Vodafone xone Innovators Series: Pic’s Peanut Butter’s Pic Picot on faith and luck

Henry Oliver: Peanut butter isn’t the first thing people think about when they think about innovation, but you’ve managed to come up with a product that’s filling a gap that no-one knew existed. What are you doing differently?

Pic Picot: It’s a bit of peanut butter and that’s basically it. We didn’t put sugar and the like in it, that’s what first upset me with peanut butter and so I just made some for myself and I guess my enthusiasm for it helped encourage other people to try it and they liked it too. So it’s just grown.

So you were a disgruntled peanut butter eater?

Yep, I’ve always loved peanut butter and I just got really cross when I bought a jar that had sugar in it and I knew it would come. We never used to have sugar in our peanut butter in New Zealand. It only appeared ten or twelve years ago.

At the time there were cheap peanut butters and there seemed to be very expensive organic peanut butters and very little in the middle. Did you see that as a gap?

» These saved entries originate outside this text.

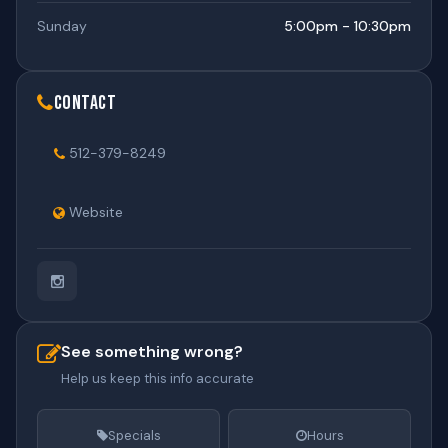
Sunday
5:00pm - 10:30pm
Contact
512-379-8249
Website
See something wrong?
Help us keep this info accurate
Specials
Hours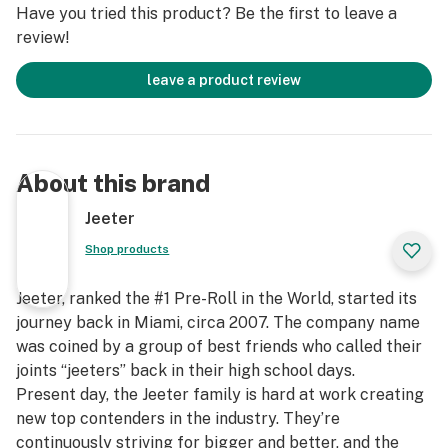
Have you tried this product? Be the first to leave a
review!
leave a product review
About this brand
Jeeter
Shop products
Jeeter, ranked the #1 Pre-Roll in the World, started its
journey back in Miami, circa 2007. The company name
was coined by a group of best friends who called their
joints “jeeters” back in their high school days.
Present day, the Jeeter family is hard at work creating
new top contenders in the industry. They’re
continuously striving for bigger and better, and the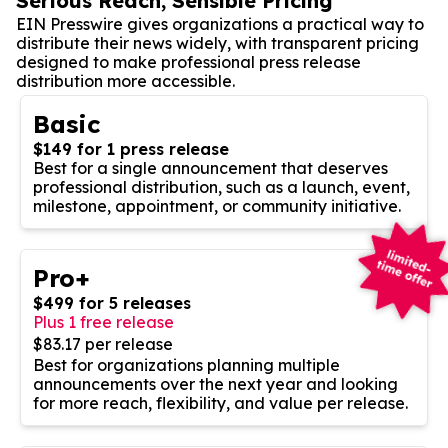
Serious Reach, Sensible Pricing
EIN Presswire gives organizations a practical way to
distribute their news widely, with transparent pricing
designed to make professional press release
distribution more accessible.
Basic
$149 for 1 press release
Best for a single announcement that deserves
professional distribution, such as a launch, event,
milestone, appointment, or community initiative.
Pro+
$499 for 5 releases
Plus 1 free release
$83.17 per release
Best for organizations planning multiple
announcements over the next year and looking
for more reach, flexibility, and value per release.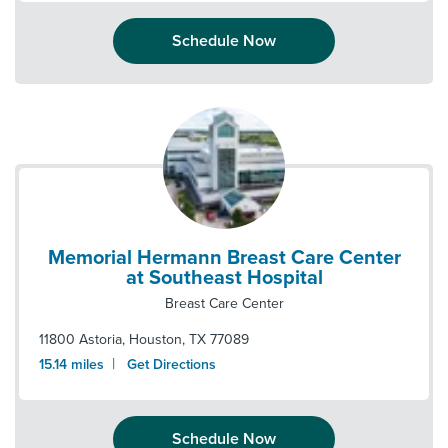
Schedule Now
Memorial Hermann Breast Care Center
at Southeast Hospital
Breast Care Center
11800 Astoria
,
Houston
,
TX
77089
|
15.14
miles
Get Directions
Schedule Now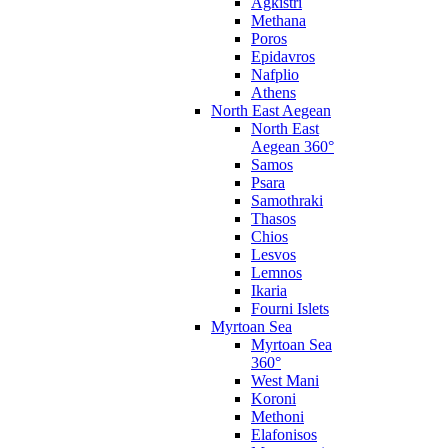
Agkistri
Methana
Poros
Epidavros
Nafplio
Athens
North East Aegean
North East
Aegean 360°
Samos
Psara
Samothraki
Thasos
Chios
Lesvos
Lemnos
Ikaria
Fourni Islets
Myrtoan Sea
Myrtoan Sea
360°
West Mani
Koroni
Methoni
Elafonisos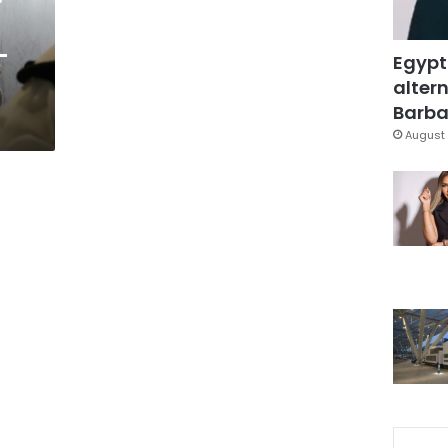
-
Egypt
altern
Barbar
August 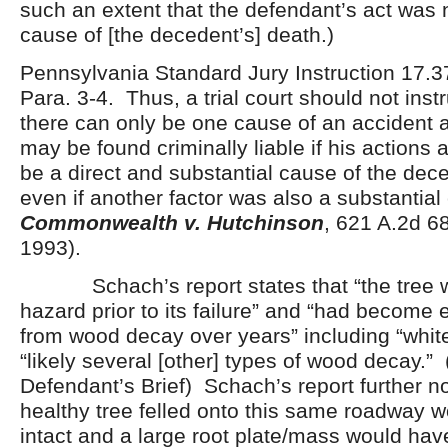
such an extent that the defendant’s act was no
cause of [the decedent’s] death.)
Pennsylvania Standard Jury Instruction 17.37
Para. 3-4. Thus, a trial court should not instr
there can only be one cause of an accident 
may be found criminally liable if his actions 
be a direct and substantial cause of the dec
even if another factor was also a substantia
Commonwealth v. Hutchinson
, 621 A.2d 6
1993).
Schach’s report states that “the tree w
hazard prior to its failure” and “had become e
from wood decay over years” including “whit
“likely several [other] types of wood decay.” (
Defendant’s Brief) Schach’s report further no
healthy tree felled onto this same roadway 
intact and a large root plate/mass would hav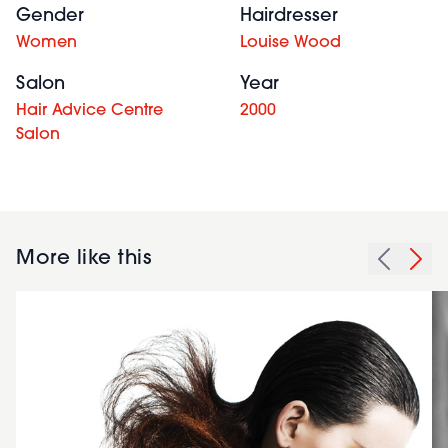
Gender
Hairdresser
Women
Louise Wood
Salon
Year
Hair Advice Centre
2000
Salon
More like this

And, no, I never saw it as a gap in the market. I wasn’t looking for a gap in the market at all, I just wanted peanut butter for myself. Granted, there were a few organic peanut butters around but they weren’t ridiculously expensive but they didn’t taste good. I don’t know when we started getting organic peanut butter on the shelves here but the regular stuff was becoming really horrible. A lot of the retailers were convinced that the only thing people were interested in with peanut butter was price.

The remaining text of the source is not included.